Aim of the task. The entries below should be copied exactly and completely.

....

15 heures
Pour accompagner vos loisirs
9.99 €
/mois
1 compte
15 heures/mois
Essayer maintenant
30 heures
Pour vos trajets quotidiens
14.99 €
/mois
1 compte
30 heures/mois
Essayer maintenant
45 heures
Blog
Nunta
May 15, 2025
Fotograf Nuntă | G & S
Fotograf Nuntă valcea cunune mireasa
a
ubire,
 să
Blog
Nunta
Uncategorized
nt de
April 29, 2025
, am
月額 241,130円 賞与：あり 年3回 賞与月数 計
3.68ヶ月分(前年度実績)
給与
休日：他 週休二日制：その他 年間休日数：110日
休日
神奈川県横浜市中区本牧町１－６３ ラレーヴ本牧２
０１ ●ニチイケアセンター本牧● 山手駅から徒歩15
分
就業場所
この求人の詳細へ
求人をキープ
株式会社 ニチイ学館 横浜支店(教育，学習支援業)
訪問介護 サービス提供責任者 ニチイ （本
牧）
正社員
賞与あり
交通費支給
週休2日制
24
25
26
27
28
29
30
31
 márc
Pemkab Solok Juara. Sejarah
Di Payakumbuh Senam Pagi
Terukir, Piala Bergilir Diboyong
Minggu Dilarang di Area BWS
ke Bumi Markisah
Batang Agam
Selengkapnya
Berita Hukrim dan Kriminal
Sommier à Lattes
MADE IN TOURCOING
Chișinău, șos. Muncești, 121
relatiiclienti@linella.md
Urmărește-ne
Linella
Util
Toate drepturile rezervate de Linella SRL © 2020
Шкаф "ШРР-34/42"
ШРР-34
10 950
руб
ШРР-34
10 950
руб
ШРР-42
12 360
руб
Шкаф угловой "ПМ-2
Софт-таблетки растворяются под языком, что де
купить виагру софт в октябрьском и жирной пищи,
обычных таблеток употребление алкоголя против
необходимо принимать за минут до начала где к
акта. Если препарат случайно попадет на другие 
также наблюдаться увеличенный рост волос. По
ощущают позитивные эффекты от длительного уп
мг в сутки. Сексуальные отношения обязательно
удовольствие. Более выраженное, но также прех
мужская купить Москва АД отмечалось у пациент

....

Task answer.
15 heures
Pour accompagner vos loisirs
9.99 €
/mois
1 compte
15 heures/mois
Essayer maintenant
30 heures
Pour vos trajets quotidiens
14.99 €
/mois
1 compte
30 heures/mois
Essayer maintenant
45 heures
Blog
Nunta
May 15, 2025
Fotograf Nuntă | G & S
Fotograf Nuntă valcea cunune mireasa
a
ubire,
 să
Blog
Nunta
Uncategorized
nt de
April 29, 2025
, am
月額 241,130円 賞与：あり 年3回 賞与月数 計
3.68ヶ月分(前年度実績)
給与
休日：他 週休二日制：その他 年間休日数：110日
休日
神奈川県横浜市中区本牧町１－６３ ラレーヴ本牧２
０１ ●ニチイケアセンター本牧● 山手駅から徒歩15
分
就業場所
この求人の詳細へ
求人をキープ
株式会社 ニチイ学館 横浜支店(教育，学習支援業)
訪問介護 サービス提供責任者 ニチイ （本
牧）
正社員
賞与あり
交通費支給
週休2日制
24
25
26
27
28
29
30
31
 márc
Pemkab Solok Juara. Sejarah
Di Payakumbuh Senam Pagi
Terukir, Piala Bergilir Diboyong
Minggu Dilarang di Area BWS
ke Bumi Markisah
Batang Agam
Selengkapnya
Berita Hukrim dan Kriminal
Sommier à Lattes
MADE IN TOURCOING
Chișinău, șos. Muncești, 121
relatiiclienti@linella.md
Urmărește-ne
Linella
Util
Toate drepturile rezervate de Linella SRL © 2020
Шкаф "ШРР-34/42"
ШРР-34
10 950
руб
ШРР-34
10 950
руб
ШРР-42
12 360
руб
Шкаф угловой "ПМ-2
Софт-таблетки растворяются под языком, что де
купить виагру софт в октябрьском и жирной пищи,
обычных таблеток употребление алкоголя против
необходимо принимать за минут до начала где к
акта. Если препарат случайно попадет на другие 
также наблюдаться увеличенный рост волос. По
ощущают позитивные эффекты от длительного уп
мг в сутки. Сексуальные отношения обязательно
удовольствие. Более выраженное, но также прех
мужская купить Москва АД отмечалось у пациент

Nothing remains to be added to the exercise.